Roller mill


Roller mills accomplish size reduction through a combination of forces and design features. If the rolls rotate at the same speed, compression is the primary force used. If the rolls rotate at different speeds, shearing and compression are the primary forces used. If the rolls are grooved, a tearing or grinding component is introduced. There is little noise or dust pollution associated with properly designed and maintained roller mills. Their slower operating speeds do not generate heat, and there is very little moisture loss. Particles produced tend to be uniform in size; that is, very little fine material is generated. The shape of the particles tends to be irregular, more cubic or rectangular than spherical. The irregular shape of the particles means they do not pack as well.
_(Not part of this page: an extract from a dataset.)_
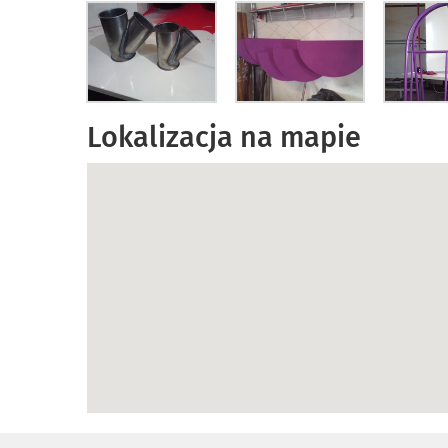
Lokalizacja na mapie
For similar-sized particles, bulk density of material ground on a roller mill will be about 5 to 15 percent less than material ground by a hammermill.

Roller mill

Roller mill for grain

Roller mills

- energy efficient
- uniform particle-size distribution
- little noise and dust generation

- little or no effect on fiber
- particles tend to be irregular in shape and dimension
- may have high initial cost (depends on system design)
- when required, maintenance can be expensive

General Design
There are many manufacturers of roller mills, but they all share the following design features shown adjacent picture:
- a delivery device to supply a constant and uniform amount of the material to be ground
- a pair of rolls mounted horizontally in a rigid frame
- one roll is fixed in position and the other can be moved closer to or further from the fixed roll
- the rolls counter rotate either at the same speed or one may rotate faster; roll surface may be smooth or have various grooves or corrugations
- bar; pairs of rolls may be placed on top of one another in a frame.

To ensure optimum operation, material must be introduced between the rolls in a uniform and constant manner. The simplest feeder is a bin hopper with an agitator located inside it and a manually set discharge gate. This type of feeder is best suited for coarse processing. For grinding operations, a roll feeder is suggested. In this type of feeder, the roll is located below the bin hopper and has a manually set or automatic adjustable discharge gate. If the gate is adjusted automatically, it will be slaved to the amperage load of the main motor of the roller mill.

The rolls that make up a pair will be 9 to 12 inches (23 to 30.5 cm) in diameter, and their ratio of length to diameter can be as great as 4:1. It is very important to maintain the alignment between the roll pairs. Sizing of the material is dependent upon the gap between the rolls along their length. If this gap is not uniform, mill performance will suffer, leading to increased maintenance costs, reduced throughput, and overall increased operation costs. The gap may be adjusted manually or automatically through the use of pneumatic or hydraulic cylinders operated through a computer or programmable controller.

Each pair of rolls is counter rotating. For improved size reduction one of the rolls rotates faster. This results in a differential in speed between the roll pair. Typical differentials range from 1.2:1 to 2.0:1 (fast to slow). Typical roll speeds would be 1,300 feet per minute (~ 395 m/min) for a 9-inch (~23 cm) roll to 3,140 feet per minute (~957 m/min) for a 12-inch (~30.5 cm) roll. Usually a single motor is used to power a two high roll pair, with either belt or chain reduction supplying the differential. In a three high roll pair, the bottom pair will have a separate drive motor. In addition, the roll faces can be grooved to further take advantage of the speed differential and improve size reduction.

By placing (stacking) pairs of rolls on top of one another, two or three high, it is possible to reduce particle sizes down to 500 microns, duplicating the size-reducing capability of a hammermill for grain. For coarse reduction of grain, a roller mill may have a significant advantage (perhaps as high as 85 percent) over a hammermill in terms of throughput/kwh of energy. For cereal grains processed to typical sizes (600 to 900 microns) for the feed industry, the advantage is about 30 to 50 percent. This translates into reduced operating expense.